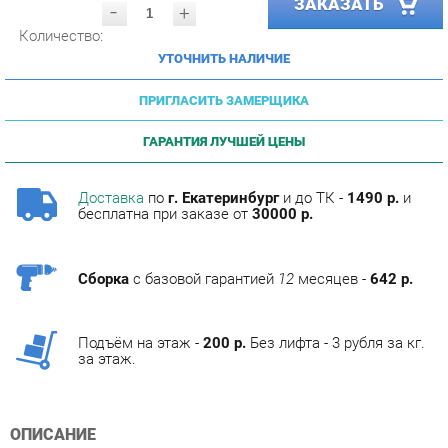
УТОЧНИТЬ НАЛИЧИЕ
ПРИГЛАСИТЬ ЗАМЕРЩИКА
ГАРАНТИЯ ЛУЧШЕЙ ЦЕНЫ
Доставка
по
г. Екатеринбург
и до ТК -
1490 р.
и
бесплатна при заказе от
30000 р.
Сборка
с базовой гарантией
12
месяцев -
642 р.
Подъём на этаж -
200 р.
Без лифта - 3 рубля за кг.
за этаж.
ОПИСАНИЕ
Условия покупки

Try it:
Reproduce exactly the line containing "ГАРАНТИЯ ЛУЧШЕЙ ЦЕНЫ" and all lines after it through the end of the listing above; leave out every earlier line.

Solution for this task:
ГАРАНТИЯ ЛУЧШЕЙ ЦЕНЫ
Доставка
по
г. Екатеринбург
и до ТК -
1490 р.
и
бесплатна при заказе от
30000 р.
Сборка
с базовой гарантией
12
месяцев -
642 р.
Подъём на этаж -
200 р.
Без лифта - 3 рубля за кг.
за этаж.
ОПИСАНИЕ
Условия покупки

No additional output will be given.